Segment Open

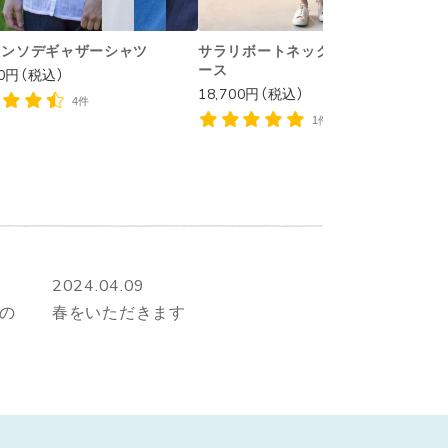
ハンソデギャザーシャツ
サラリボートネックノースリワンピ
ース
00円（税込）
1
18,700円（税込）
4件
1件
2024.04.09
もの
春をいただきます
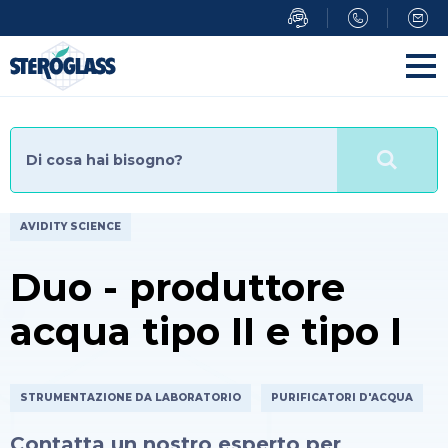
AVIDITY SCIENCE
Duo - produttore
acqua tipo II e tipo I
STRUMENTAZIONE DA LABORATORIO
PURIFICATORI D'ACQUA
Contatta un nostro esperto per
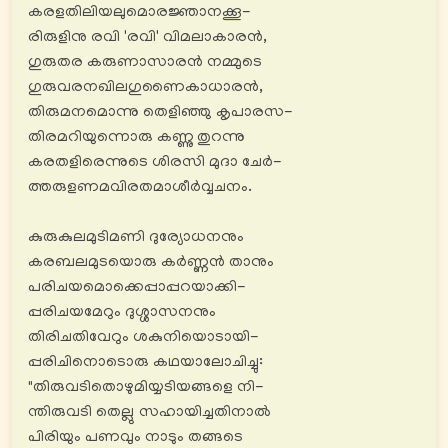
കരളതിലിയലുമൊരജ്ഞാനക്കൂ-
രിരുളിനു രവി 'രവി' വിമലാകാരൻ,
ഗുരുതര കരുണാസാരൻ നമ്മുടെ
ഗുരുവരനഖിലഗുണൈകാധാരൻ,
തിരുമനമൊന്നു തെളിഞ്ഞു കൃപാരസ-
തിരമറിയുന്നൊരു കണ്ണു തുറന്നു
കരതളിരെന്നുടെ ശിരസി മുദാ ചേര്‍-
ത്തരുളണമവിരതമാശീർവ്വചനം.
കുരുകുലമുടിമണി ദുര്യോധനനും
കരബലമുടയൊരു കര്‍ണ്ണൻ താനും
പരിചയമൊക്കെപ്പാപ്പറയാക്കി-
പ്പരിചയമേറും ദുശ്ശാസനനും
തിരിചതിവേറും ശകുനിയൊടായി-
പ്പരിചിനൊടൊരു കഥയാലോചിച്ചു:
"തിരുവടിതൊഴുമിയ്യടിയങ്ങളെ നി-
ന്തിരുവടി തെല്ലു സഹായിച്ചതിനാൽ
പിരിയും പണവും നാടും തങ്ങടെ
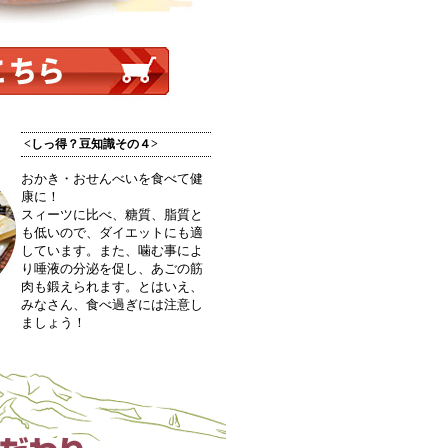
<しっ得？豆知識その４>
おかき・おせんべいを食べて健
康に！
スィーツに比べ、糖質、脂質と
も低いので、ダイエットにも適
しています。また、噛む事によ
り唾液の分泌を促し、あごの筋
肉も鍛えられます。とはいえ、
みなさん、食べ過ぎには注意し
ましょう！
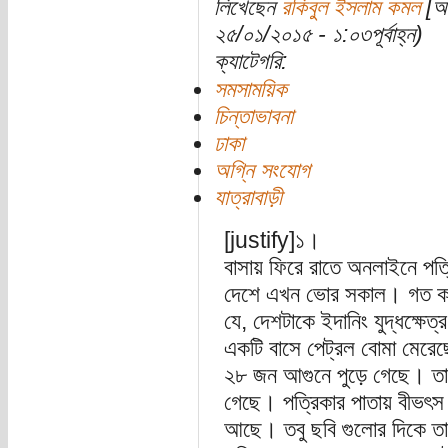
লিখেছেন
রকিবুল ইসলাম কমল
[অত
২৫/০১/২০১৫ - ১:০৩পূর্বাহ্ন)
ক্যাটেগরি:
সমসাময়িক
চিন্তাভাবনা
ঢাকা
অগ্নি সংযোগ
যাত্রাবাড়ী
[justify]১।
বাসায় ফিরে রাতে অনলাইনে প
দেশে এখন ভোর সকাল। গত কয়ে
যে, দেশটাকে ইদানিং যুদ্ধক্ষ
একটি বাসে পেট্রল বোমা মেরেছে
২৮ জন আগুনে পুড়ে গেছে। তাদ
গেছে। পত্রিকার পাতায় বীভৎস 
আছে। তবু ছবি গুলোর দিকে তাকাত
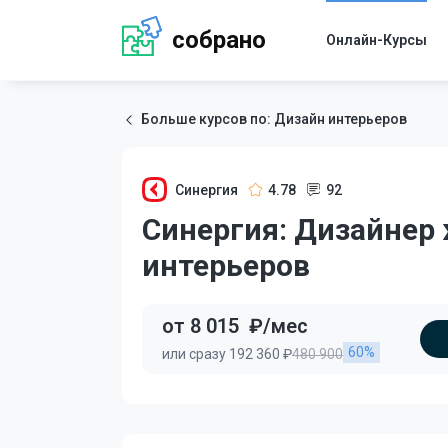
собрано
Онлайн-Курсы
Больше курсов по: Дизайн интерьеров
Синергия
4.78
92
Синергия: Дизайнер
интерьеров
от 8 015
₽/мес
60%
или сразу 192 360 ₽
480 900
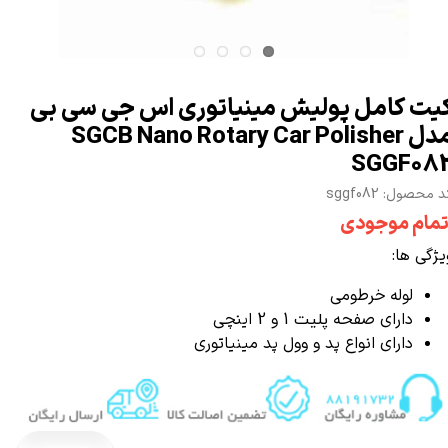
یت کامل پولیش مینیاتوری اس جی سی بی
مدل SGCB Nano Rotary Car Polisher
SGGF08
 محصول: sggf082
تمام موجودی
یژگی ها:
لوله خرطومی
دارای صفحه
1 و 2 اینچی
پلیت
دارای انواع پد و وول پد مینیاتوری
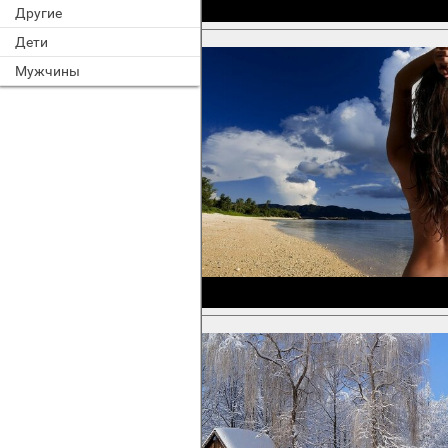
Другие
Дети
Мужчины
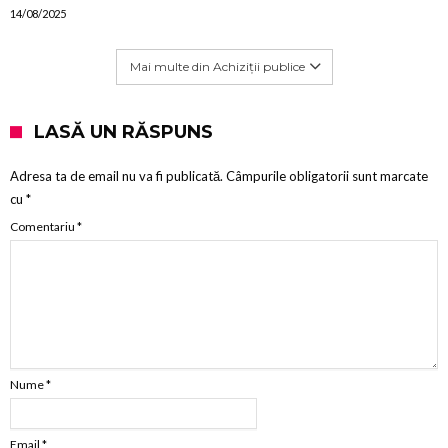
14/08/2025
Mai multe din Achiziții publice
LASĂ UN RĂSPUNS
Adresa ta de email nu va fi publicată.
Câmpurile obligatorii sunt marcate
cu
*
Comentariu
*
Nume
*
Email
*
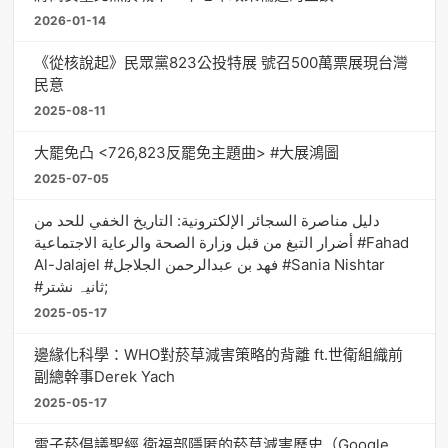
2026-01-14
《從核說起》民眾黨823公投特展 號召500萬票展現台灣
民意
2025-08-11
大罷免凸 <726,823反罷免主題曲> #大展鴻圖
2025-07-05
دليل مناصرة السجائر الإلكترونية: التاريخ الخفي للحد من
أضرار التبغ من قبل وزارة الصحة والرعاية الاجتماعية #Fahad
Al-Jalajel #فهد بن عبدالرحمن الجلاجل #Sania Nishtar
#ثانیہ نشتر;
2025-05-17
邊緣化科學：WHO對菸草減害策略的背離 ft.世衛組織前
副總幹事Derek Yach
2025-05-17
電子菸倡議聖經 衛福部隱匿的菸草減害歷史（Google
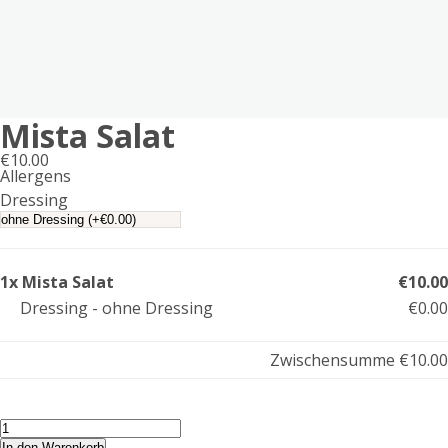
Mista Salat
€
10.00
Allergens
Product
Dressing
allergen
information
1x Mista Salat
€10.00
Dressing - ohne Dressing
€0.00
Zwischensumme
€10.00
Mista
Salat
In den Warenkorb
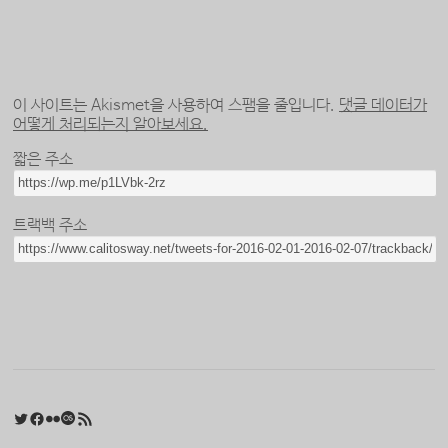
이 사이트는 Akismet을 사용하여 스팸을 줄입니다.
댓글 데이터가
어떻게 처리되는지 알아보세요.
짧은 주소
트랙백 주소
Twitter
Facebook
Flickr
Last.fm
RSS 피드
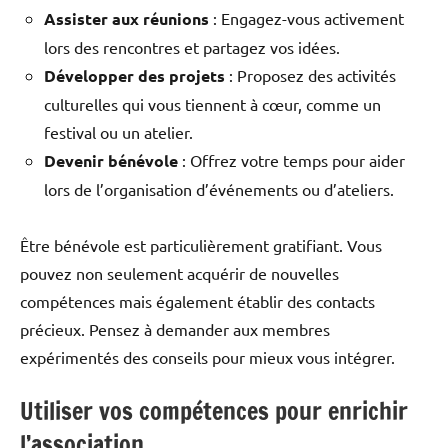
Assister aux réunions
: Engagez-vous activement
lors des rencontres et partagez vos idées.
Développer des projets
: Proposez des activités
culturelles qui vous tiennent à cœur, comme un
festival ou un atelier.
Devenir bénévole
: Offrez votre temps pour aider
lors de l’organisation d’événements ou d’ateliers.
Être bénévole est particulièrement gratifiant. Vous
pouvez non seulement acquérir de nouvelles
compétences mais également établir des contacts
précieux. Pensez à demander aux membres
expérimentés des conseils pour mieux vous intégrer.
Utiliser vos compétences pour enrichir
l’association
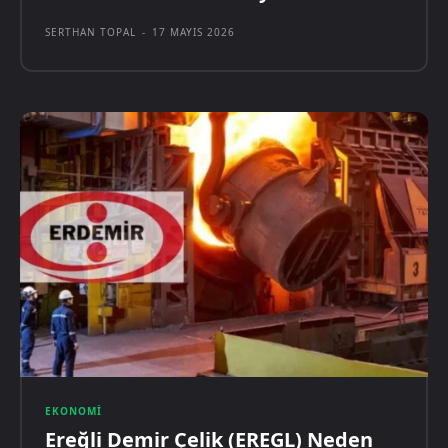
SERTHAN TOPAL
-
17 MAYIS 2026
EKONOMI
Ereğli Demir Çelik (EREGL) Neden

Segment Closed

### WORK INSTRUCTION
Give the entries again word for word, but skip the pictures.

### REPLY TO THE EXERCISE
ハンソデギャザーシャツ
サラリボートネックノースリワンピ
ース
00円（税込）
1
18,700円（税込）
4件
1件
2024.04.09
もの
春をいただきます
AVIDITY SCIENCE
Duo - produttore
acqua tipo II e tipo I
STRUMENTAZIONE DA LABORATORIO
PURIFICATORI D'ACQUA
Contatta un nostro esperto per
കരളതിലിയലുമൊരജ്ഞാനക്കൂ-
രിരുളിനു രവി 'രവി' വിമലാകാരൻ,
ഗുരുതര കരുണാസാരൻ നമ്മുടെ
ഗുരുവരനഖിലഗുണൈകാധാരൻ,
തിരുമനമൊന്നു തെളിഞ്ഞു കൃപാരസ-
തിരമറിയുന്നൊരു കണ്ണു തുറന്നു
കരതളിരെന്നുടെ ശിരസി മുദാ ചേര്‍-
ത്തരുളണമവിരതമാശീർവ്വചനം.
കുരുകുലമുടിമണി ദുര്യോധനനും
കരബലമുടയൊരു കര്‍ണ്ണൻ താനും
പരിചയമൊക്കെപ്പാപ്പറയാക്കി-
പ്പരിചയമേറും ദുശ്ശാസനനും
തിരിചതിവേറും ശകുനിയൊടായി-
പ്പരിചിനൊടൊരു കഥയാലോചിച്ചു:
"തിരുവടിതൊഴുമിയ്യടിയങ്ങളെ നി-
ന്തിരുവടി തെല്ലു സഹായിച്ചതിനാൽ
പിരിയും പണവും നാടും തങ്ങടെ
<しっ得？豆知識その４>
おかき・おせんべいを食べて健
康に！
スィーツに比べ、糖質、脂質と
も低いので、ダイエットにも適
しています。また、噛む事によ
り唾液の分泌を促し、あごの筋
肉も鍛えられます。とはいえ、
みなさん、食べ過ぎには注意し
ましょう！
লিখেছেন
রকিবুল ইসলাম কমল
[অত
২৫/০১/২০১৫ - ১:০৩পূর্বাহ্ন)
ক্যাটেগরি:
সমসাময়িক
চিন্তাভাবনা
ঢাকা
অগ্নি সংযোগ
যাত্রাবাড়ী
[justify]১।
বাসায় ফিরে রাতে অনলাইনে প
দেশে এখন ভোর সকাল। গত কয়ে
যে, দেশটাকে ইদানিং যুদ্ধক্ষ
একটি বাসে পেট্রল বোমা মেরেছে
২৮ জন আগুনে পুড়ে গেছে। তাদ
গেছে। পত্রিকার পাতায় বীভৎস 
আছে। তবু ছবি গুলোর দিকে তাকাত
собрано
Онлайн-Курсы
Больше курсов по: Дизайн интерьеров
Синергия
4.78
92
Синергия: Дизайнер
интерьеров
от 8 015
₽/мес
60%
или сразу 192 360 ₽
480 900
یت کامل پولیش مینیاتوری اس جی سی بی
مدل SGCB Nano Rotary Car Polisher
SGGF08
 محصول: sggf082
تمام موجودی
یژگی ها:
لوله خرطومی
دارای صفحه
1 و 2 اینچی
پلیت
دارای انواع پد و وول پد مینیاتوری
Другие
Дети
Мужчины
14/08/2025
Mai multe din Achiziții publice
LASĂ UN RĂSPUNS
Adresa ta de email nu va fi publicată.
Câmpurile obligatorii sunt marcate
cu
*
Comentariu
*
Nume
*
Email
*
2026-01-14
《從核說起》民眾黨823公投特展 號召500萬票展現台灣
民意
2025-08-11
大罷免凸 <726,823反罷免主題曲> #大展鴻圖
2025-07-05
دليل مناصرة السجائر الإلكترونية: التاريخ الخفي للحد من
أضرار التبغ من قبل وزارة الصحة والرعاية الاجتماعية #Fahad
Al-Jalajel #فهد بن عبدالرحمن الجلاجل #Sania Nishtar
#ثانیہ نشتر;
2025-05-17
邊緣化科學：WHO對菸草減害策略的背離 ft.世衛組織前
副總幹事Derek Yach
2025-05-17
電子菸倡議聖經 衛福部隱匿的菸草減害歷史（Google
Mista Salat
€
10.00
Allergens
Product
Dressing
allergen
information
1x Mista Salat
€10.00
Dressing - ohne Dressing
€0.00
Zwischensumme
€10.00
Mista
Salat
In den Warenkorb
이 사이트는 Akismet을 사용하여 스팸을 줄입니다.
댓글 데이터가
어떻게 처리되는지 알아보세요.
짧은 주소
트랙백 주소
Twitter
Facebook
Flickr
Last.fm
RSS 피드
Assister aux réunions
: Engagez-vous activement
lors des rencontres et partagez vos idées.
Développer des projets
: Proposez des activités
culturelles qui vous tiennent à cœur, comme un
festival ou un atelier.
Devenir bénévole
: Offrez votre temps pour aider
lors de l’organisation d’événements ou d’ateliers.
Être bénévole est particulièrement gratifiant. Vous
pouvez non seulement acquérir de nouvelles
compétences mais également établir des contacts
précieux. Pensez à demander aux membres
expérimentés des conseils pour mieux vous intégrer.
Utiliser vos compétences pour enrichir
l’association
SERTHAN TOPAL
-
17 MAYIS 2026
EKONOMI
Ereğli Demir Çelik (EREGL) Neden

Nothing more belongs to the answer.